Task input: Begin

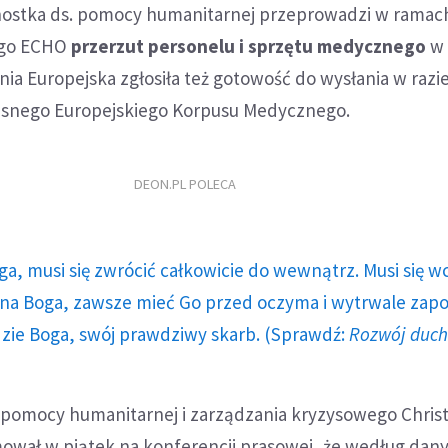
nostka ds. pomocy humanitarnej przeprowadzi w ramach
zego ECHO
przerzut personelu i sprzętu medycznego
w
nia Europejska zgłosiła też gotowość do wysłania w razi
asnego Europejskiego Korpusu Medycznego.
DEON.PL POLECA
ga, musi się zwrócić całkowicie do wewnątrz. Musi się w
a Boga, zawsze mieć Go przed oczyma i wytrwale zap
dzie Boga, swój prawdziwy skarb. (Sprawdź:
Rozwój duc
. pomocy humanitarnej i zarządzania kryzysowego Chris
rmował w piątek na konferencji prasowej, że według da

Task input: End

■ **Your instructions**
Print every line of the data exactly. Pictures do not belong in the copy.

■ **Result of this task**
nostka ds. pomocy humanitarnej przeprowadzi w ramach
zego ECHO
przerzut personelu i sprzętu medycznego
w
nia Europejska zgłosiła też gotowość do wysłania w razi
asnego Europejskiego Korpusu Medycznego.
DEON.PL POLECA
ga, musi się zwrócić całkowicie do wewnątrz. Musi się w
a Boga, zawsze mieć Go przed oczyma i wytrwale zap
dzie Boga, swój prawdziwy skarb. (Sprawdź:
Rozwój duc
. pomocy humanitarnej i zarządzania kryzysowego Chris
rmował w piątek na konferencji prasowej, że według da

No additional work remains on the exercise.